False Positive: Site Blocked - HTML:Script-inf

[a.vagamundos]

Avast is blocking our website wxw.vagamundos.pt claiming that it is infected with HTML:Script-inf[Susp].

We believe it is a false positive because our website is monitored 24/7 by Sucuri (premium account) and all the reports say that it is clean of malware.
We also checked for virus in several websites and all of them show that the site is not infected/blacklisted:

https://www.virustotal.com/gui/url/9cc4af13183fbbff4724da3174298b7d27eea4d8e4cf76c69ef37c400ea84c2c?nocache=1
https://labs.sucuri.net/blacklist/info/?domain=vagamundos.pt
https://www.siteadvisor.com/sitereport.html?url=vagamundos.pt
https://yandex.com/safety/?url=vagamundos.pt&l10n=en
https://transparencyreport.google.com/safe-browsing/search?url=https:%2F%2Fwww.vagamundos.pt%2F

We already filled a report yesterday at https://www.avast.com/false-positive-file-form.php but we got no feedback.

Since we work in the tourism sector weekends are usually very busy and many readers of our site are reporting that they cannot access our website, and that is hurting our brand image and company profit.

Can someone here helps us checking these false positive issue and help us with the site unblock? 
Thank you so much for your time.

[Pondus]

Unmask/Sucuri. https://unmask.sucuri.net/security-report/?page=www.vagamundos.pt

[a.vagamundos]

Thank for your help. The Suspicious Inline Script is from WP Rocket plugin, a very popular plugin:
class RocketLazyLoadScripts{constructor(){this.v="1.2.3",this.triggerEvents=["keydown","mousedown","mousemove","touchmove...
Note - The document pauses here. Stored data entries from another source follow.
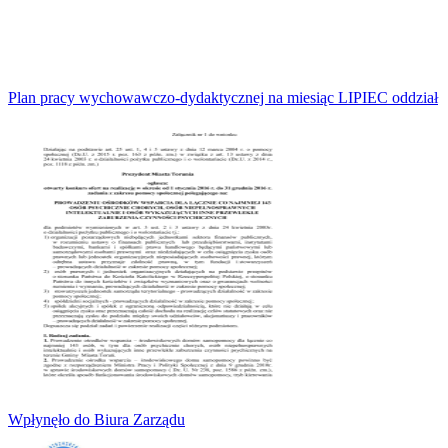
Plan pracy wychowawczo-dydaktycznej na miesiąc LIPIEC oddział
Wpłynęło do Biura Zarządu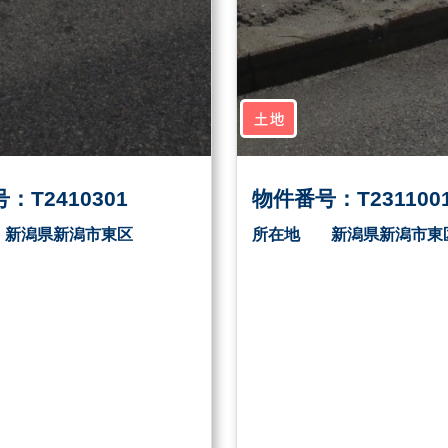
土地
：T2410301
物件番号：T231100
新潟県新潟市東区
所在地
新潟県新潟市東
We have Sucuri premium monitoring the site and I runned another scan and it keeps showing no issues, even on server side (print screen in attach). Therefore it seems a false positive to me.

[a.vagamundos]

Unmask/Sucuri. https://unmask.sucuri.net/security-report/?page=www.vagamundos.pt

I just tried running the test again and it is showing no issue now:
https://unmask.sucuri.net/security-report/?page=vagamundos.pt

[polonus]

Still website will kick up a 404 error and cannot be scanned:
hxtp://vagamundos.pt/.git/HEAD
This is  being flagged at Sucuri's.
Read:
httpss://serverfault.com/questions/128069/how-do-i-prevent-apache-from-serving-the-git-direc

polonus

[a.vagamundos]

Thanks a lot for your help. I read the info you send me and for what I understand the only page that Sucuri can´t read in the sitecheck page is the .git/HEAD (it even shouldn´t try to read it in the first place). Like I mentioned I have Sucuri Pro monitoring my site and I have no errors scaning the site or warnings at all.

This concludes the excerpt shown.